I just shrugged and hoped she wasn't talking about me.

 

Since that day I have had many opportunities to wish she had been talking about me, to wish with all my heart that she would look at me and say in her best little Donald Trump voice, “You’re firahed!” Oh, the inconveniences I could have been saved from, the hours of sleep I could have gotten, the judgmental glances I would have missed when shopping at Wal-Mart with all three kids. Even if my child
had
called me a whore, it would have been worth it to skip out on certain humiliating episodes.

 

One particular Wal-Mart trip stands out. I was pregnant with Sadie and waddling through the store with Emma and Aubrey, my two-year old and four-year old. I normally try to minimize the number of children I take with me to run errands, but on this day we were out of everything crucial we needed at home and both girls were out of pre-school.

 

I was talking to one of my best friends, Amy, on my Bluetooth earpiece as I pulled into a parking space.

 

“We’re at the store. Let me call you back later,” I said as I climbed out of the car and stuck the earpiece in the front pocket of my sweatshirt. I began unloading my kids and attempting to convince Emma that riding in the front of the shopping cart
really
was cool. She wasn’t buying it and straightened her legs and bowed her back as I tried to force her into the seat.

 

“I WANNA WALK!” she screamed.

 

“Do you promise to stay with me and not touch anything?”

 

“I pwo-mise Mommy, I not touch nuffin’.”

 

Of course as soon as we walked through the big double doors, both girls decided they needed to use the bathroom. Aubrey was in the “I-want-to-pee-in-every-potty-in-this-town” stage and Emma would not be outdone.

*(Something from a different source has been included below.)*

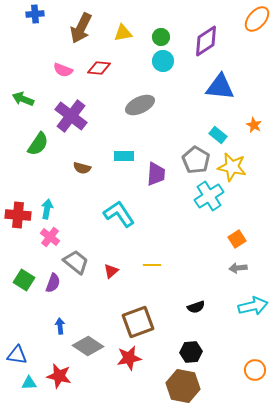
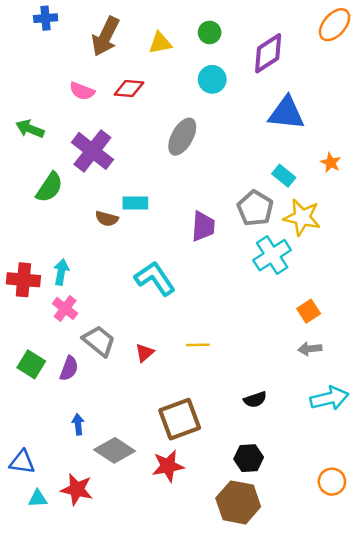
green circle: (161, 37) -> (210, 32), moved
gray ellipse: (140, 105) -> (182, 137), turned -36
cyan rectangle: (124, 156) -> (135, 203), moved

Although I highly suspected neither of them really had to pee, I couldn’t risk it and we made our way to the bathroom… where they both touched every square inch of the bathroom stall, the floor and the feminine hygiene mini-trash can. (Would it
kill
someone to put these things up a bit higher so my kids can’t reach them?) I had heart palpitations as I repeated the Mommy’s Public Restroom Mantra, “Stop touching that! STOP touching that! STOP TOUCHING THAT!” After scrubbing their hands as though they were prepping for surgery we finally made our way out of the bathroom and into the store to shop.

 

They did really well. Emma lagged behind a little and I occasionally had to remind her to keep her hands to herself, but we slowly made our way through the pharmacy to house wares and the entire grocery section from the frozen foods to produce.